Detection mAP Comparison to Faster R-CNN:
We conduct experiments to evaluate the effects on object detection of the proposals generated by the proposed Tree-RL. The two baseline methods are RPN (VGG-16) + Fast R-CNN (ResNet-101) and Faster R-CNN (ResNet-101). The former one trains a Fast R-CNN detector (ResNet-101 network) on the proposals generated by a VGG-16 based RPN to make fair comparisons with the proposed Tree-RL which is also based on VGG-16 network. The latter one, i.e. Faster-RCNN (ResNet-101), is a state-of-the-art detection framework integrating both proposal generation and object detector in an end-to-end trainable system which is based on ResNet-101 network. Our method, Tree-RL (VGG-16) + Fast R-CNN (ResNet-101) trains a Fast R-CNN detector (ResNet-101 network) on the proposals generated by the VGG-16 based Tree-RL. All the Fast R-CNN detectors are fine-tuned from the publicly released ResNet-101 model pre-trained on ImageNet. The final average pooling layer and the 1000-d fc layer of ResNet-101 are replaced by a new fc layer directly connecting the last convolution layer to the output (classification and bounding box regression) during fine-tuning. For Faster-RCNN (ResNet-101), we directly use the reported results in he2015deep. For the other two methods, we train and test the Fast R-CNN using the top 255 proposals. Table 3 and Table 4 show the average precision of 20 categories and mAP on PASCAL VOC 2007 and 2012 testing set, respectively.

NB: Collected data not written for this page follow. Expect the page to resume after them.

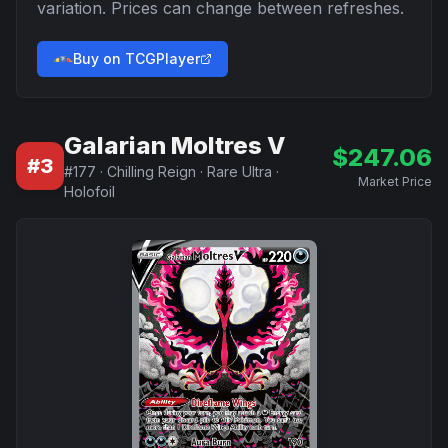
variation. Prices can change between refreshes.
Buy on TCGPlayer
Galarian Moltres V
$
247.06
#
3
#
177
·
Chilling Reign
·
Rare Ultra
·
Market Price
Holofoil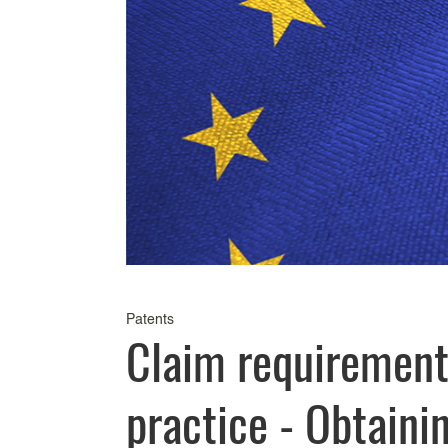
Patents
Claim requirement
practice - Obtaini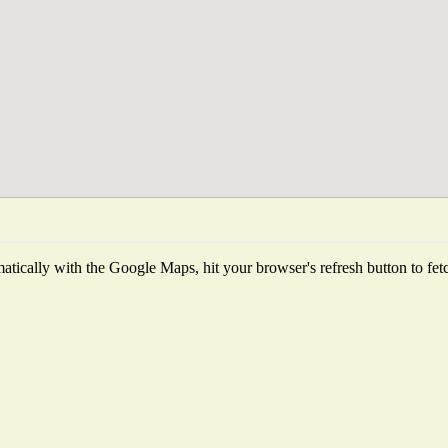
tically with the Google Maps, hit your browser's refresh button to fetch 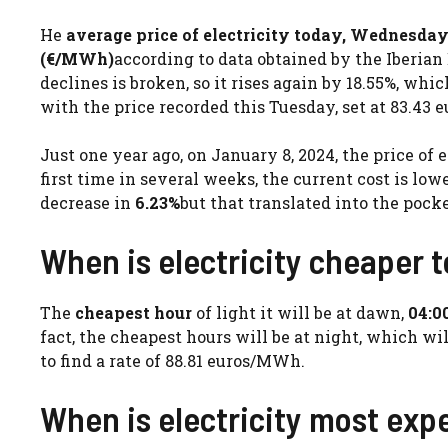
He
average price of electricity today, Wednesday
(€/MWh)
according to data obtained by the Iberian
declines is broken, so it rises again by 18.55%, whi
with the price recorded this Tuesday, set at 83.43
Just one year ago, on January 8, 2024, the price of 
first time in several weeks, the current cost is low
decrease in
6.23%
but that translated into the po
When is electricity cheaper
The
cheapest hour
of light it will be at dawn,
04:0
fact, the cheapest hours will be at night, which wil
to find a rate of 88.81 euros/MWh.
When is electricity most exp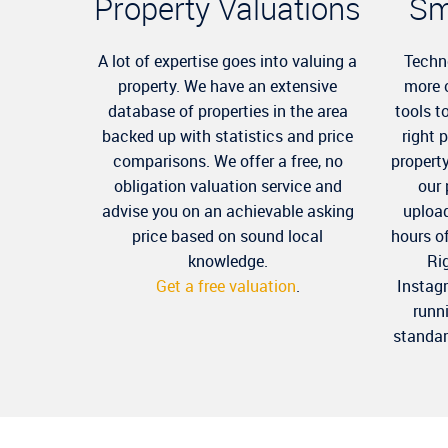
Property Valuations
Sm
A lot of expertise goes into valuing a
Techn
property. We have an extensive
more 
database of properties in the area
tools t
backed up with statistics and price
right 
comparisons. We offer a free, no
propert
obligation valuation service and
our
advise you on an achievable asking
upload
price based on sound local
hours o
knowledge.
Ri
Get a free valuation
.
Instag
runn
standar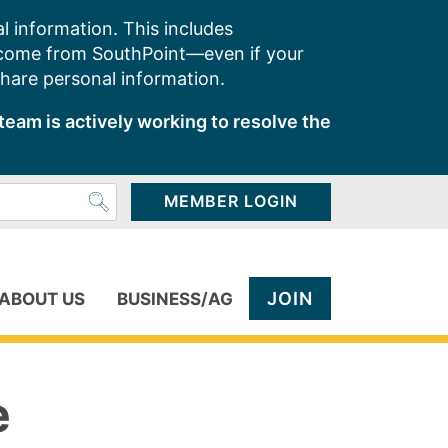
l information. This includes
 come from SouthPoint—even if your
share personal information.
team is actively working to resolve the
MEMBER LOGIN
JOIN
ABOUT US
BUSINESS/AG
e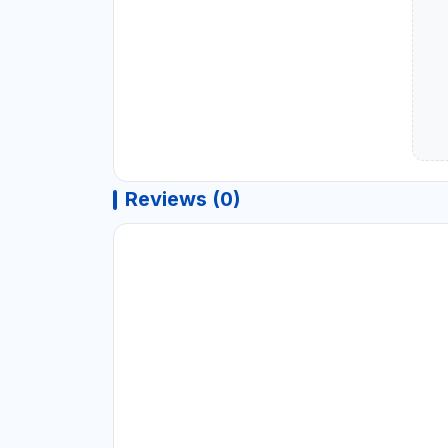
Reviews (0)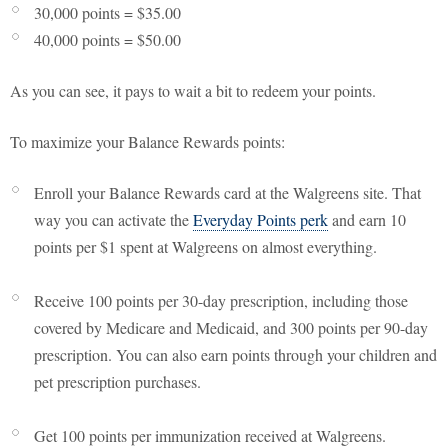
30,000 points = $35.00
40,000 points = $50.00
As you can see, it pays to wait a bit to redeem your points.
To maximize your Balance Rewards points:
Enroll your Balance Rewards card at the Walgreens site. That
way you can activate the
Everyday Points perk
and earn 10
points per $1 spent at Walgreens on almost everything.
Receive 100 points per 30-day prescription, including those
covered by Medicare and Medicaid, and 300 points per 90-day
prescription. You can also earn points through your children and
pet prescription purchases.
Get 100 points per immunization received at Walgreens.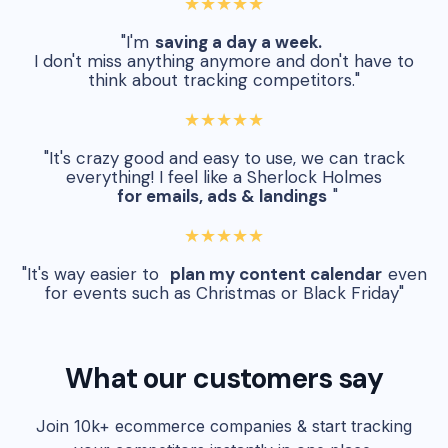
★★★★★
"I'm
saving a day a week.
I don't miss anything anymore and don't have to
think about tracking competitors."
★★★★★
"It's crazy good and easy to use, we can track
everything! I feel like a Sherlock Holmes
for emails, ads & landings
"
★★★★★
"It's way easier to
plan my content calendar
even
for events such as Christmas or Black Friday"
What our customers say
Join 10k+ ecommerce companies & start tracking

It can be seen that the proposed Tree-RL combined with Fast R-CNN outperforms two baselines, especially the recent reported Faster R-CNN (ResNet-101) on the detection mAP. Considering the fact that the proposed Tree-RL relies on only VGG-16 network which is much shallower than ResNet-101 utilized by Faster R-CNN in proposal generation, the proposed Tree-RL is able to generate high-quality object proposals which are effective when used in object detection.
We show the visualization examples of the proposals generated by Tree-RL in Fig. 6. As can be seen, within only 15 proposals (the sum of level 1 to level 4), Tree-RL is able to localize the majority of objects with large or middle sizes. This validates the effectiveness of Tree-RL again in its ability to find multiple objects with a small number of windows.
In this paper, we proposed a novel Tree-structured Reinforcement Learning (Tree-RL) approach to sequentially search for objects with the consideration of global interdependency between objects. It follows a top-down tree search scheme to allow the agent to travel along multiple near-optimal paths to discovery multiple objects. The experiments on PASCAL VOC 2007 and 2012 validate the effectiveness of the proposed Tree-RL. Briefly, Tree-RL is able to achieve a comparable recall to RPN with fewer proposals and has higher localization accuracy. Combined with Fast R-CNN detector, Tree-RL achieves comparable detection mAP to the state-of-the-art detection system Faster R-CNN (ResNet-101).
The work of Jiashi Feng was partially supported by National University of Singapore startup grant R-263-000-C08-133 and Ministry of Education of Singapore AcRF Tier One grant R-263-000-C21-112.